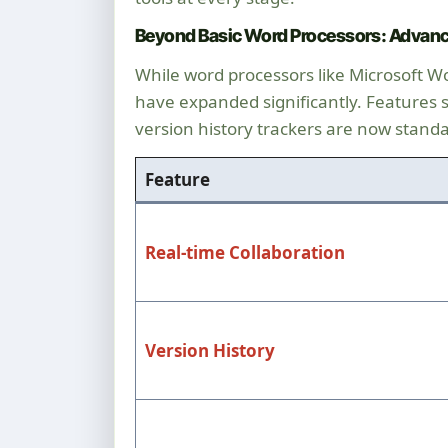
Beyond Basic Word Processors: Advanc
While word processors like Microsoft W
have expanded significantly. Features suc
version history trackers are now standa
Feature
Real-time Collaboration
Version History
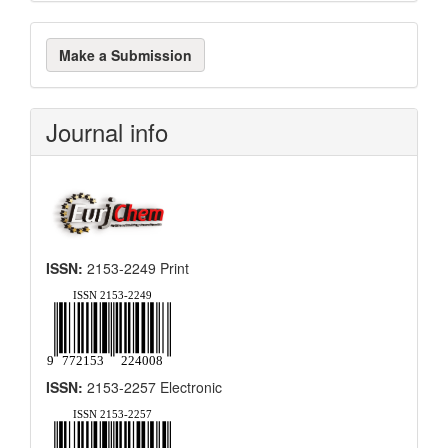
Make
Make a Submission
a
Submission
Journal info
ISSN:
2153-2249 Print
ISSN:
2153-2257 Electronic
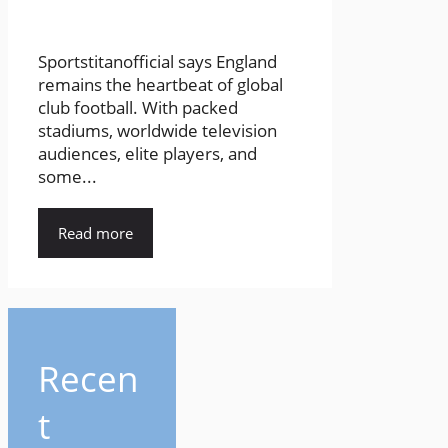
Sportstitanofficial says England
remains the heartbeat of global
club football. With packed
stadiums, worldwide television
audiences, elite players, and
some...
Read more
Recen
t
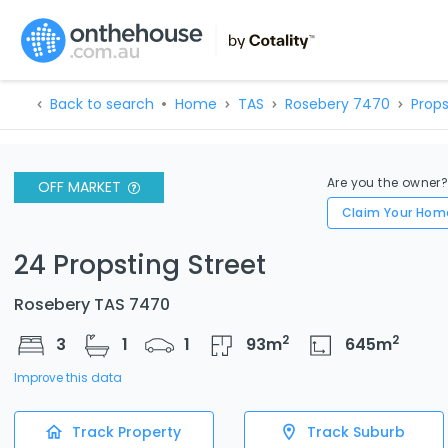
Back to search
Home
TAS
Rosebery 7470
Props
Are you the owner
OFF MARKET
Claim Your Hom
24 Propsting Street
Rosebery TAS 7470
2
2
3
1
1
93
m
645
m
Improve this data
Track Property
Track Suburb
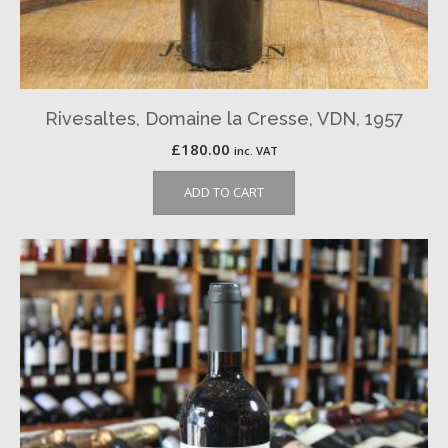
Rivesaltes, Domaine la Cresse, VDN, 1957
£
180.00
inc. VAT
ADD TO CART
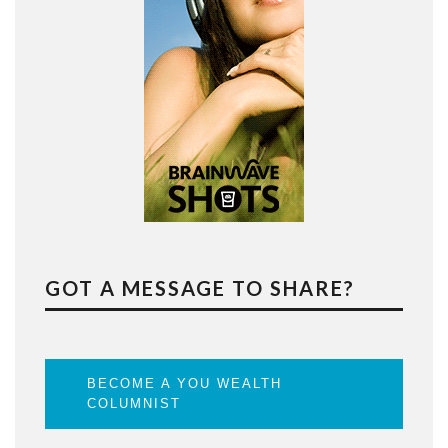
GOT A MESSAGE TO SHARE?
BECOME A YOU WEALTH
COLUMNIST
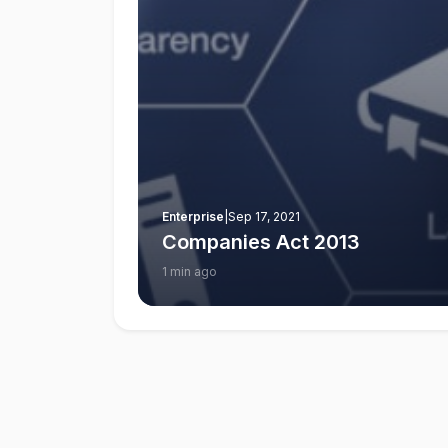
Enterprise
|
Sep 17, 2021
Companies Act 2013
1 min ago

□ □ □

▶ [Exercise goal] Retype, exactly as written, each line from the one containing "GOT A MESSAGE TO SHARE?" through the end of the data above, and leave out every picture.

▶ [Solution]
GOT A MESSAGE TO SHARE?
BECOME A YOU WEALTH
COLUMNIST
Enterprise
|
Sep 17, 2021
Companies Act 2013
1 min ago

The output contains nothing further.